I am interested in this idea as well- I am in adelaide- I think our winters are similar to yours.
Reading around it there is a lot of talk of having to remove supers over winter. The fear is of the cluster moving up and the queen freezing. However I am wondering if this is always necessary in more moderate climates with little or no frost- the bees in my mothers hive continued to forage right throughout winter?
We removed the flow super and added it back in spring and that went well. But at the end of winter there were several frames of fully capped honey in the brood box. In hindsight I think we could have just left the super on. Removing it entailed draining it - even though it was 60% full of unripe watery nectar. We froze that and made mead from it and fed some back to the bees in spring.

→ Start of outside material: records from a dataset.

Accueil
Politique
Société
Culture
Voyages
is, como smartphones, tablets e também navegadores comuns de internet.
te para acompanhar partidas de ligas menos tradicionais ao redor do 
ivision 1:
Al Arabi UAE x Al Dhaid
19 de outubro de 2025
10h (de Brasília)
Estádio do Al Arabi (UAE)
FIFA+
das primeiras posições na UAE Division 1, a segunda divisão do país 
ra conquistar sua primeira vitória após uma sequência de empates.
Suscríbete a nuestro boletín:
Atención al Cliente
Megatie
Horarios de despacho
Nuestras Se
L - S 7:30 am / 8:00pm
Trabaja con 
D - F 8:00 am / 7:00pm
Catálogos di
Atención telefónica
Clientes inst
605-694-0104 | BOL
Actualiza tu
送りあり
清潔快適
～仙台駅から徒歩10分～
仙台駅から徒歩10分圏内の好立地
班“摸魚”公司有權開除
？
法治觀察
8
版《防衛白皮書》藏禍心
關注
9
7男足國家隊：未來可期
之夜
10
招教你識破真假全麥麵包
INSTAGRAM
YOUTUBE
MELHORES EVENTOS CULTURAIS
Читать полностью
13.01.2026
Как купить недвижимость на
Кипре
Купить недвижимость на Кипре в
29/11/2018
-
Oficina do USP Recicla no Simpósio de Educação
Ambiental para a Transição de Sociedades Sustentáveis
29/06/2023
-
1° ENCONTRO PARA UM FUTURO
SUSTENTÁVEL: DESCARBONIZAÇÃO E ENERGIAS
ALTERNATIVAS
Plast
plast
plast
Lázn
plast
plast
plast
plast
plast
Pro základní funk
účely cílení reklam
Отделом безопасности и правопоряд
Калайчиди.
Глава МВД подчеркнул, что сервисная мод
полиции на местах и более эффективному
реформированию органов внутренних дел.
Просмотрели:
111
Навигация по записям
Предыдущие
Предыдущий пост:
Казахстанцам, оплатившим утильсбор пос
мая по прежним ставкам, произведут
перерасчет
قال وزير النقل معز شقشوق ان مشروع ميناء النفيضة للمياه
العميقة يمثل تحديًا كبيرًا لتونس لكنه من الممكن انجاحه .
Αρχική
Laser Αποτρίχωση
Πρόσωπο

For my own hives this year I am going to experiment with leaving the flow super on some of them. I think there is some potential for winter honey flows here in adelaide- and even if not I think the bees will manage OK in our climate and won’t abandon the queen. One thing I will do though: is block all upper ventilation and insulate the roof over winter. I will only have bottom ventilation. The idea will be that the heat can rise and keep the super warm- but not too much will be lost through the roof (no chimney affect)- and the ceiling will be the warmer than the lower walls of the hive so water won’t condense on the roof and drip back down. The humid air should flow down the cooler walls and exit/get replaced at the bottom of the hive.